● PROBLEM DETAILS: Search the data below, and report every line in which "voor" occurs.

● AVAILABLE RECORDS:
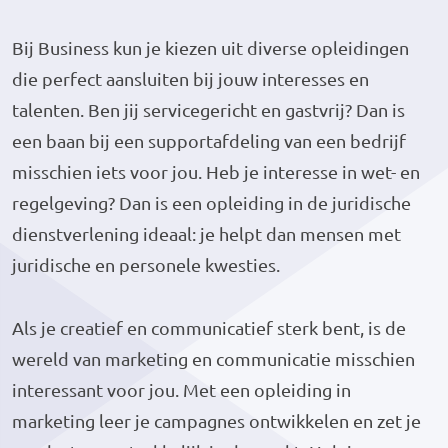
Bij Business kun je kiezen uit diverse opleidingen
die perfect aansluiten bij jouw interesses en
talenten. Ben jij servicegericht en gastvrij? Dan is
een baan bij een supportafdeling van een bedrijf
misschien iets voor jou. Heb je interesse in wet- en
regelgeving? Dan is een opleiding in de juridische
dienstverlening ideaal: je helpt dan mensen met
juridische en personele kwesties.
Als je creatief en communicatief sterk bent, is de
wereld van marketing en communicatie misschien
interessant voor jou. Met een opleiding in
marketing leer je campagnes ontwikkelen en zet je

● SOLVED PROBLEM:
misschien iets voor jou. Heb je interesse in wet- en
interessant voor jou. Met een opleiding in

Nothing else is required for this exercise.